Backup Elasticsearch Data with Microsoft Azure
Your data in Elasticsearch is valuable. Therefore the need for backups is provided by the snapshot and restore mechanism in Elasticsearch.
A snapshot is a backup taken from a running Elasticsearch cluster. You can take snapshots of individual indices or of the entire cluster. Snapshots can be stored in either local or remote repositories. Remote repositories can reside on S3, HDFS, Azure, Google Cloud Storage, and other platforms supported by a repository plugin. Elasticsearch Reference
In this article, we provide an example from beginning to end, how to perform a snapshot with Microsoft Azure. Microsoft Azure is a cloud computing service created by Microsoft for building, testing, deploying, and managing applications and services through Microsoft-managed data centers.

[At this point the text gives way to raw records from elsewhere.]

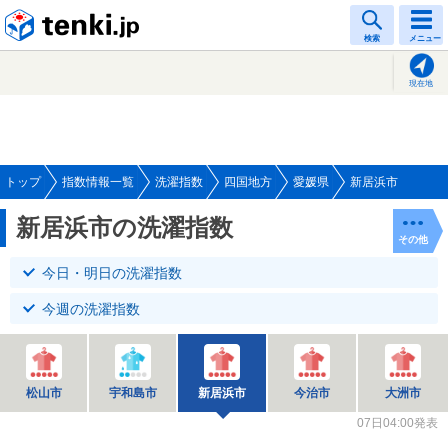
tenki.jp
検索
メニュー
現在地
トップ
指数情報一覧
洗濯指数
四国地方
愛媛県
新居浜市
新居浜市の洗濯指数
その他
今日・明日の洗濯指数
今週の洗濯指数
松山市
宇和島市
新居浜市
今治市
大洲市
07日04:00発表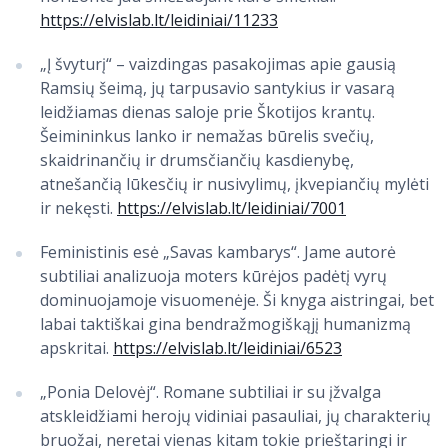
https://elvislab.lt/leidiniai/11233
„Į švyturį“ – vaizdingas pasakojimas apie gausią
Ramsių šeimą, jų tarpusavio santykius ir vasarą
leidžiamas dienas saloje prie Škotijos krantų.
Šeimininkus lanko ir nemažas būrelis svečių,
skaidrinančių ir drumsčiančių kasdienybę,
atnešančią lūkesčių ir nusivylimų, įkvepiančių mylėti
ir nekęsti.
https://elvislab.lt/leidiniai/7001
Feministinis esė „Savas kambarys“. Jame autorė
subtiliai analizuoja moters kūrėjos padėtį vyrų
dominuojamoje visuomenėje. Ši knyga aistringai, bet
labai taktiškai gina bendražmogiškąjį humanizmą
apskritai.
https://elvislab.lt/leidiniai/6523
„Ponia Delovėj“. Romane subtiliai ir su įžvalga
atskleidžiami herojų vidiniai pasauliai, jų charakterių
bruožai, neretai vienas kitam tokie prieštaringi ir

- In the first part, we create for the demonstration an Azure account.
- In the second part, we describe how to install and configure the Elasticsearch Azure plugin with the demo account.
- In the final third part, we create a snapshot of the Kibana index.
In this article, we use the Elastic Stack Version 7.7.1. We recommend using a single-node Elastisearch cluster if you want to follow this example.
Create an Azure Storage Account
Go to the Microsoft Azure Portal and create an account. New accounts have a trial period with a fixed amount to use for experiments.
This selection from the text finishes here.